### [Prompt]
Below are lines of data; restate word for word those running from the line containing "Publicações" to the line containing "καταγέλαστες: η Γη δεν έχει πλέον αν", inclusive, and no others.

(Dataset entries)
++++++++++
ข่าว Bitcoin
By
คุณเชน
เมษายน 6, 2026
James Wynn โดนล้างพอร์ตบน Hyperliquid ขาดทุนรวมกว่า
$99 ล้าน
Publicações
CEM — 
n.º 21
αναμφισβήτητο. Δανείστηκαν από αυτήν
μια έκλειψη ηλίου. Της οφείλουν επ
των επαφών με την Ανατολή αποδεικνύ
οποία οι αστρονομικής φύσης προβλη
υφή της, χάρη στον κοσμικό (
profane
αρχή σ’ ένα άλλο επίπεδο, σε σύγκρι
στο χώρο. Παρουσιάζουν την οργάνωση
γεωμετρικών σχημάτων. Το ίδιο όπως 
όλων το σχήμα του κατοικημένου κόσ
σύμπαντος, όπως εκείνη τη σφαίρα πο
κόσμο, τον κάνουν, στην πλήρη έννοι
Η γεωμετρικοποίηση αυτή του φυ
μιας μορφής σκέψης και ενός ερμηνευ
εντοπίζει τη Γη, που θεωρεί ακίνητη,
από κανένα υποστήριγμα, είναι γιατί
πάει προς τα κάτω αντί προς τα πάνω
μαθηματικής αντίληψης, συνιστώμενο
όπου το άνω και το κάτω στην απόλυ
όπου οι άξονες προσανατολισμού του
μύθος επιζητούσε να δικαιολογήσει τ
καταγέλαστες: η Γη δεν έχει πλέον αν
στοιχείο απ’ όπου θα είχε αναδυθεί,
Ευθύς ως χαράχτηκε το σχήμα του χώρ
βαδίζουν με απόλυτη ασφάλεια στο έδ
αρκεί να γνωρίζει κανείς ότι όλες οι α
++++++++++
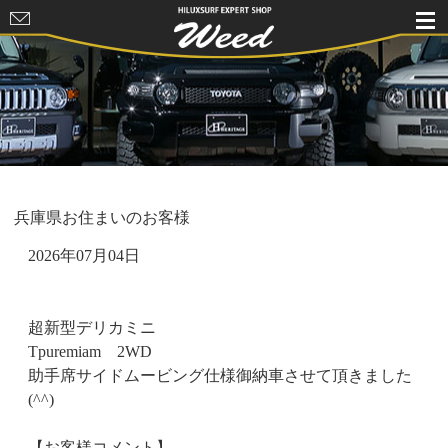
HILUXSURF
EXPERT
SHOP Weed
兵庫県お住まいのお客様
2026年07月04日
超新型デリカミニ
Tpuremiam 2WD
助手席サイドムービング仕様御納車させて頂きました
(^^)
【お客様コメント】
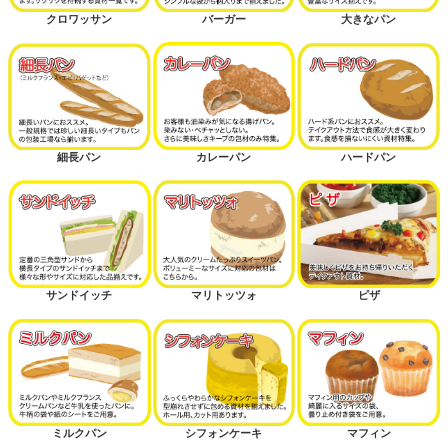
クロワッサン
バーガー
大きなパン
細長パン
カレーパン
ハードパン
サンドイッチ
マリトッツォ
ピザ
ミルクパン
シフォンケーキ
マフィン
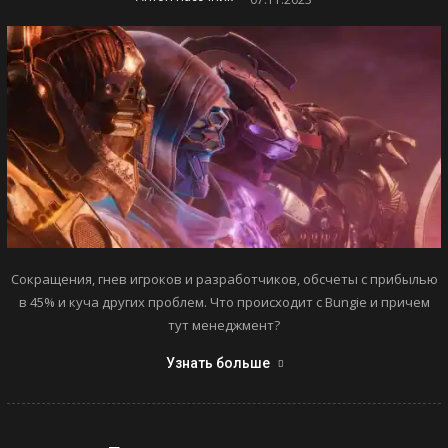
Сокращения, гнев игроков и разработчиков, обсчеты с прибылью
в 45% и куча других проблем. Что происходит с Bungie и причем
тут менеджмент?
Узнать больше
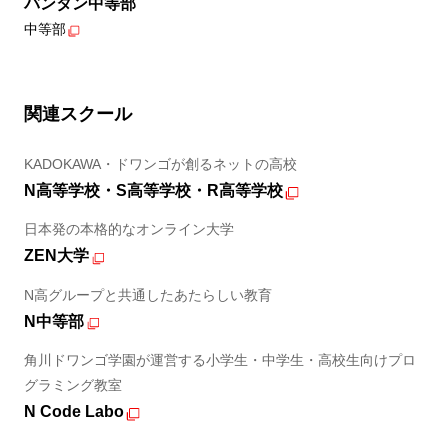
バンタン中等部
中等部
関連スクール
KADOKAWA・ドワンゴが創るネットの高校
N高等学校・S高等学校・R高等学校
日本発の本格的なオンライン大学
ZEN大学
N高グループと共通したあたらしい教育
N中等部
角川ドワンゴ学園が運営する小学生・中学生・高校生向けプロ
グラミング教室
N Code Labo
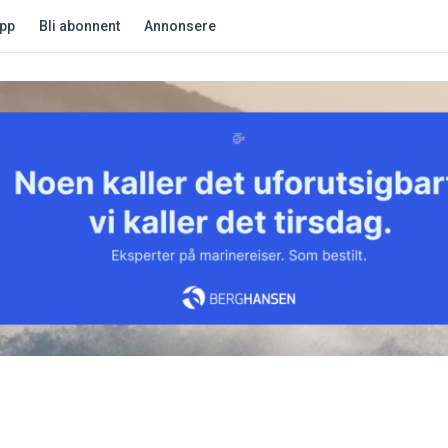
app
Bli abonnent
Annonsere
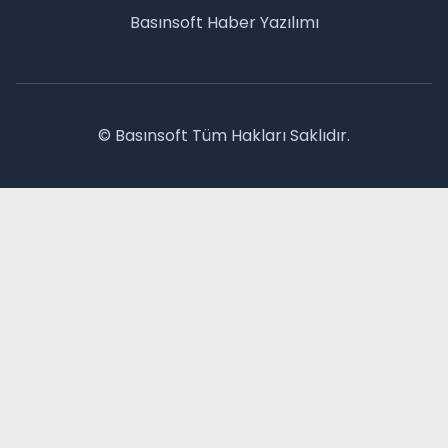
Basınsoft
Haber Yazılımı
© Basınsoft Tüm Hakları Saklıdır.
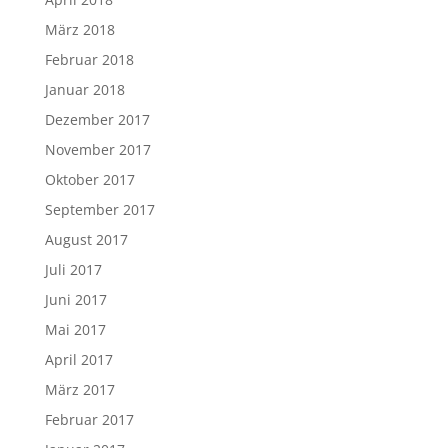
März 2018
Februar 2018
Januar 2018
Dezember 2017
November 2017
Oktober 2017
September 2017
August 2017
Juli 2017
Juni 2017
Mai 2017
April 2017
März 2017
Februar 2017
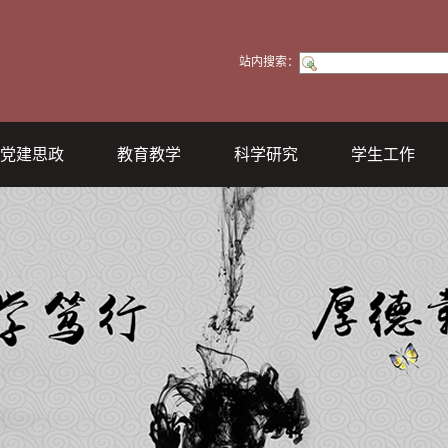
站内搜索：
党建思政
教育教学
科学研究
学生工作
++++++++++
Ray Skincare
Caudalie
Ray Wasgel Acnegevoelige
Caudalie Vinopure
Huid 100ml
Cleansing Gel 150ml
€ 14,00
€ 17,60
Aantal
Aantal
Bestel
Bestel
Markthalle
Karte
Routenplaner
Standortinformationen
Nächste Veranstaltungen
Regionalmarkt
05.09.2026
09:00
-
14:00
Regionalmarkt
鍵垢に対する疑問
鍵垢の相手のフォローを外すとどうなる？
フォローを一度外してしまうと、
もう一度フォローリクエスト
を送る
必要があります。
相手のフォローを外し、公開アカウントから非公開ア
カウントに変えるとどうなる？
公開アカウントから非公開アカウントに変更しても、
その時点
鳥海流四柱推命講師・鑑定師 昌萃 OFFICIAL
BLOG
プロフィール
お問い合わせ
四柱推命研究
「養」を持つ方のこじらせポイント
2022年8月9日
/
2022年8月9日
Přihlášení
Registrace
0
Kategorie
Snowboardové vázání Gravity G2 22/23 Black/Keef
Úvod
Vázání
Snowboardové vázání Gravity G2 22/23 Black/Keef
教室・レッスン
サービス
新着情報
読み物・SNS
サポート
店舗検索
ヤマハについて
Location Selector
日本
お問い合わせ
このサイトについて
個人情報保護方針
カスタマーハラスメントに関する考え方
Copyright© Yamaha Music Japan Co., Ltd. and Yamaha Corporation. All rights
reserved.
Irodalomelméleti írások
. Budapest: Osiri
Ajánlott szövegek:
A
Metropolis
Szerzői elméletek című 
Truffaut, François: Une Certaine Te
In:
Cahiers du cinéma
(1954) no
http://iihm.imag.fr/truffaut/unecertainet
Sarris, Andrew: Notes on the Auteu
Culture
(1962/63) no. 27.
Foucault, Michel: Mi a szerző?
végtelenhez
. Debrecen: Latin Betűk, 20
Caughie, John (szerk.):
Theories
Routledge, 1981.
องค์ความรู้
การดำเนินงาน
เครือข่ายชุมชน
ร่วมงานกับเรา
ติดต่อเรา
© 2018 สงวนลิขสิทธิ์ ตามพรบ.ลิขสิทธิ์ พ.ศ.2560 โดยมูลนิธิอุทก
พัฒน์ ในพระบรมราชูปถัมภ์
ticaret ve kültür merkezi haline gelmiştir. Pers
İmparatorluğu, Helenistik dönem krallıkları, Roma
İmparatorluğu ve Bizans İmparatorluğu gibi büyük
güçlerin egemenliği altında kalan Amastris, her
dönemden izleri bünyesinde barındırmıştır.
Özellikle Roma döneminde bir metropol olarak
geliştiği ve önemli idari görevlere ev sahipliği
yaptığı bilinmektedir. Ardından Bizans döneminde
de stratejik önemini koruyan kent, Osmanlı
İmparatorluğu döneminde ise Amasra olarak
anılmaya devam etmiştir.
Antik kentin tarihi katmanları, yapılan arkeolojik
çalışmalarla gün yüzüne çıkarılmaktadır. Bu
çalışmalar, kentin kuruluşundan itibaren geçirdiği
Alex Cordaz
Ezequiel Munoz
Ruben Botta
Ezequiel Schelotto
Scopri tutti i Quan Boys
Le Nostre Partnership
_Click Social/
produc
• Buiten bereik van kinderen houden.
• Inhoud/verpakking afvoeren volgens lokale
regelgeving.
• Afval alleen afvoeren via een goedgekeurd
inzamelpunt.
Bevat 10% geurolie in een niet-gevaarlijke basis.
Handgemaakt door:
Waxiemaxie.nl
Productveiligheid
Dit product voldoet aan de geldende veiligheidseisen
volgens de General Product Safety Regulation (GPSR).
++++++++++
### [Exercise answer]
Publicações
CEM — 
n.º 21
αναμφισβήτητο. Δανείστηκαν από αυτήν
μια έκλειψη ηλίου. Της οφείλουν επ
των επαφών με την Ανατολή αποδεικνύ
οποία οι αστρονομικής φύσης προβλη
υφή της, χάρη στον κοσμικό (
profane
αρχή σ’ ένα άλλο επίπεδο, σε σύγκρι
στο χώρο. Παρουσιάζουν την οργάνωση
γεωμετρικών σχημάτων. Το ίδιο όπως 
όλων το σχήμα του κατοικημένου κόσ
σύμπαντος, όπως εκείνη τη σφαίρα πο
κόσμο, τον κάνουν, στην πλήρη έννοι
Η γεωμετρικοποίηση αυτή του φυ
μιας μορφής σκέψης και ενός ερμηνευ
εντοπίζει τη Γη, που θεωρεί ακίνητη,
από κανένα υποστήριγμα, είναι γιατί
πάει προς τα κάτω αντί προς τα πάνω
μαθηματικής αντίληψης, συνιστώμενο
όπου το άνω και το κάτω στην απόλυ
όπου οι άξονες προσανατολισμού του
μύθος επιζητούσε να δικαιολογήσει τ
καταγέλαστες: η Γη δεν έχει πλέον αν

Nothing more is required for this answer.